Литмир - Электронная Библиотека
A
A

— Вот и прекрасно, — сухо заметила Деби.

Отец строго глянул на нее еще раз.

— Между вами точно ничего не было?

— О, не стоит даже об этом говорить. В Барте мало приятного. За последние годы мы едва перекинулись парой слов. Со школьных лет он отличался нелюдимостью и, судя по всему, даже став взрослым мужчиной, не изменился.

В сущности, она сказала истинную правду: уже три года Деби жила в родном Честере и случайно встречала здесь Барта. Пару раз на центральной улице, но главным образом ей доводилось видеть его в церкви на Пасху и Рождество.

Урсула Палмер не сообщила ей новость, сказав, что внук пропустил последние рождественские праздники. Она и без нее это знала. Взглядом ища Барта во время церковной службы в толпе, Дебора вдруг отчетливо поняла, что ей его не хватает. Глупо, если учесть, как во время предыдущих невольных встреч тот ограничивался простым кивком или с ледяной вежливостью произносил: «Здравствуй, Дебора».

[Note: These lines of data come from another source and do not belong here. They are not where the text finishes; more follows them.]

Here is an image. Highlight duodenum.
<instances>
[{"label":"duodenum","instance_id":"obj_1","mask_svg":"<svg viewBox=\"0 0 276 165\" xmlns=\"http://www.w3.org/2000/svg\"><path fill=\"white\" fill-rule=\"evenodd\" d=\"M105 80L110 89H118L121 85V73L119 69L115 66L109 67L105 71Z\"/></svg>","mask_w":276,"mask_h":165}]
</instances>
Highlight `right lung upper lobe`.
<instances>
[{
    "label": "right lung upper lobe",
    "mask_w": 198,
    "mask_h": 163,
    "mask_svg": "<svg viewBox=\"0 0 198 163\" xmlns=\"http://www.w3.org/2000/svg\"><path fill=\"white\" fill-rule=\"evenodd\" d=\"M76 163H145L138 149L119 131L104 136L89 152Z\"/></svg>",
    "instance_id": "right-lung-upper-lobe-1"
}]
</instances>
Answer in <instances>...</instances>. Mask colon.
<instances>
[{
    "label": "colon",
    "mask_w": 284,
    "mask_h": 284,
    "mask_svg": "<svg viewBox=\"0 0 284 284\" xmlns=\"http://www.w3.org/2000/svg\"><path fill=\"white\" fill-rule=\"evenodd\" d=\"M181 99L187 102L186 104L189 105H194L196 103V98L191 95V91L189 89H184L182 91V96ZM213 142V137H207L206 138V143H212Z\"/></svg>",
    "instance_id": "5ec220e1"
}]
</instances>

— Неприятный он субъект или нет, — отрезал отец, — тебе придется иметь с ним дело, если хочешь построить торгово-культурный комплекс.

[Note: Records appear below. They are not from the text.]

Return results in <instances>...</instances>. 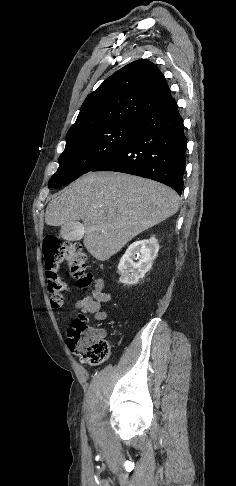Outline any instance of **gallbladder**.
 <instances>
[{
    "label": "gallbladder",
    "mask_w": 236,
    "mask_h": 486,
    "mask_svg": "<svg viewBox=\"0 0 236 486\" xmlns=\"http://www.w3.org/2000/svg\"><path fill=\"white\" fill-rule=\"evenodd\" d=\"M83 226L80 222H70L61 226L60 235L67 241H77L82 238Z\"/></svg>",
    "instance_id": "gallbladder-1"
}]
</instances>
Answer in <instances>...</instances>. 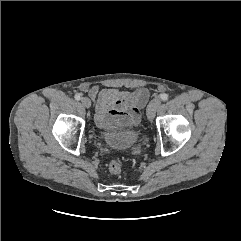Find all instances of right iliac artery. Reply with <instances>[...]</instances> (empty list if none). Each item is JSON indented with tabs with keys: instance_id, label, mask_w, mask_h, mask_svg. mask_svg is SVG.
<instances>
[{
	"instance_id": "1",
	"label": "right iliac artery",
	"mask_w": 241,
	"mask_h": 241,
	"mask_svg": "<svg viewBox=\"0 0 241 241\" xmlns=\"http://www.w3.org/2000/svg\"><path fill=\"white\" fill-rule=\"evenodd\" d=\"M75 99H76L77 101H79V100L81 99V95H80V94H76V95H75Z\"/></svg>"
}]
</instances>
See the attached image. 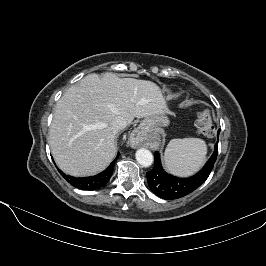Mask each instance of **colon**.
Returning a JSON list of instances; mask_svg holds the SVG:
<instances>
[{
	"mask_svg": "<svg viewBox=\"0 0 266 266\" xmlns=\"http://www.w3.org/2000/svg\"><path fill=\"white\" fill-rule=\"evenodd\" d=\"M197 133L206 137L214 134V126L209 111L203 110L198 113L196 120Z\"/></svg>",
	"mask_w": 266,
	"mask_h": 266,
	"instance_id": "1",
	"label": "colon"
}]
</instances>
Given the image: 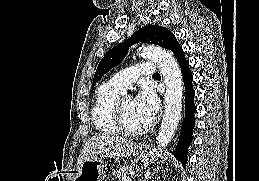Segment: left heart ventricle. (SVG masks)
Here are the masks:
<instances>
[{"instance_id":"b2bd125f","label":"left heart ventricle","mask_w":259,"mask_h":181,"mask_svg":"<svg viewBox=\"0 0 259 181\" xmlns=\"http://www.w3.org/2000/svg\"><path fill=\"white\" fill-rule=\"evenodd\" d=\"M123 108L126 120L129 125L133 127H141L148 124L150 121L146 120L137 110L135 99L132 97L126 98L123 102Z\"/></svg>"}]
</instances>
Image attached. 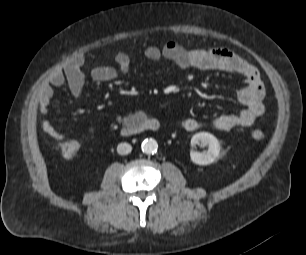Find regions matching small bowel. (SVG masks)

— Посмотрим, папа, — ответила она как можно непринужденней. — Поживем — увидим.

— Будь осмотрительней, девочка. Меньше всего мне хотелось бы еще раз увидеть нашу фамилию в разделе скандальных новостей.

2

Барт поднял с пола свежий номер «Честер ньюс» и толчком ноги захлопнул за собой входную дверь. Сорвав обертку с почтовыми штемпелями, бросил свернутую трубочкой газету на свое любимое кресло в гостиной, намереваясь позже пролистать ее. В кухне он выбросил скомканную обертку в мусорное ведро и тут же протянул руку к бутылке виски, стоявшей на безукоризненно чистом столе. Сейчас ему было просто необходимо хоть чуть взбодриться. Отвернув пробку, Барт плеснул в стакан солидную порцию.

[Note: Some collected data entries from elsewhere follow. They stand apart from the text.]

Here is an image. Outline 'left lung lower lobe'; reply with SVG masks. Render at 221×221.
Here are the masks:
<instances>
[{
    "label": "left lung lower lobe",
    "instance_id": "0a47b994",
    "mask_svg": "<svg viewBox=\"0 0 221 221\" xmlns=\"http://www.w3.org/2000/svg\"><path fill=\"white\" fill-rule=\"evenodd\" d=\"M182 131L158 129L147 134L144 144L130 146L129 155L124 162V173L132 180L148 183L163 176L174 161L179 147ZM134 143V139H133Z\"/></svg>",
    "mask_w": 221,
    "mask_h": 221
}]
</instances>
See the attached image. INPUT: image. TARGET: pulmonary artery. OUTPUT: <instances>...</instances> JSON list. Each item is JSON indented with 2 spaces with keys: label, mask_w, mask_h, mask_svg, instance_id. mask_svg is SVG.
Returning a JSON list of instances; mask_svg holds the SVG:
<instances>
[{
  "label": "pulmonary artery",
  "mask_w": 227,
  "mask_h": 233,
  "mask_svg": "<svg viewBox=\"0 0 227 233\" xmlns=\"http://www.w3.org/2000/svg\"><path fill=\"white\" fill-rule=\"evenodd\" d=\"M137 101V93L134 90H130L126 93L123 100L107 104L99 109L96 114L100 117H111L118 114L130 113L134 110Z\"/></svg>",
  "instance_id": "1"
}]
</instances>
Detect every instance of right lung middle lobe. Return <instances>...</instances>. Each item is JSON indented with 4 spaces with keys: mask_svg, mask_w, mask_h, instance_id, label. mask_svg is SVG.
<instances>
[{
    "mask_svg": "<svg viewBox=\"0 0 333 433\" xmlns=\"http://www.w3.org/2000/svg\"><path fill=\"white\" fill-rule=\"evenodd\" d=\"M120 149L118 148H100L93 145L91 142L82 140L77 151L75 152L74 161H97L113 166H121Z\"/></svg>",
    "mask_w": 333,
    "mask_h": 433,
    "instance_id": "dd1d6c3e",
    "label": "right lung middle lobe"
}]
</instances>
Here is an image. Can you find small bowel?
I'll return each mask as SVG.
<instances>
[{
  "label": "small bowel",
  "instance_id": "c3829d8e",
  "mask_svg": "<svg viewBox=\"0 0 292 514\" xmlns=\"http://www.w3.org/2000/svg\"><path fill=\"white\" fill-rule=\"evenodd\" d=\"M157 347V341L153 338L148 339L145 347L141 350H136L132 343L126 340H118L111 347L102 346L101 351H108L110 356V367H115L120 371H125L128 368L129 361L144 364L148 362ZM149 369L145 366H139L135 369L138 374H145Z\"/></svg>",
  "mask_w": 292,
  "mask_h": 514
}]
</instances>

Ну и денек! Что за жизнь! Никакого просвета!

Ослабив рывком голубой шелковый галстук, он достал из холодильника лед, бросил в стакан тройку кубиков и, резко запрокинув голову, сделал несколько изрядных глотков.

Странно. Ему всегда казалось, что профессия юриста способна сделать человека счастливым. Она сулит достаток, уважение общества и успех у женщин.

Конечно, деньги у него водятся. Работа в солидной бостонской фирме отлично оплачивается. Иначе разве смог бы он позволить себе эту шикарную квартиру, откуда открывается великолепный вид на город? Или внушительный черный «мерседес», стоящий сейчас на одном из двух зарезервированных за ним мест в подземном гараже?..

Барт еще раз хлебнул волшебный напиток, позволяющий на время забыть о проблемах, и тут же помрачнел от сознания необходимости прибегать к подобного рода средству. В последнее время он все чаще ловил себя на мысли, что больше не испытывает былого удовольствия от своей работы. Его угнетала рутинность.

Хотя, если быть до конца честным, ему грех жаловаться: отличная должность и все прочее, включая успех у женщин, которым Барт Палмер неизменно пользовался. В Бостоне нашлось немало молодых, вполне обеспеченных женщин, ценящих в мужчинах умение жить широко: ездить на великолепных автомобилях, носить дорогие костюмы и водить их в престижные, шикарные рестораны.

Барт сменил бесчисленное количество подружек — девиц из так называемого общества, сослуживиц, упорно стремящихся сделать себе карьеру на юридическом поприще, не говоря уж об особах, беззастенчиво интересующихся лишь обогащением за счет мужского кармана. И пусть не покажется странным, но именно последней категории Палмер отдавал предпочтение, ибо прекрасно осознавал, что заставляет их идти на заведомо неперспективную в смысле брака связь: нищета, вернее, стойкое к ней отвращение.

Барту было прекрасно известно, что такое бедность, из которой не всем дано вырваться. Он сумел. Вот только жаль, что выбор профессии не принес ему столь желанного удовлетворения.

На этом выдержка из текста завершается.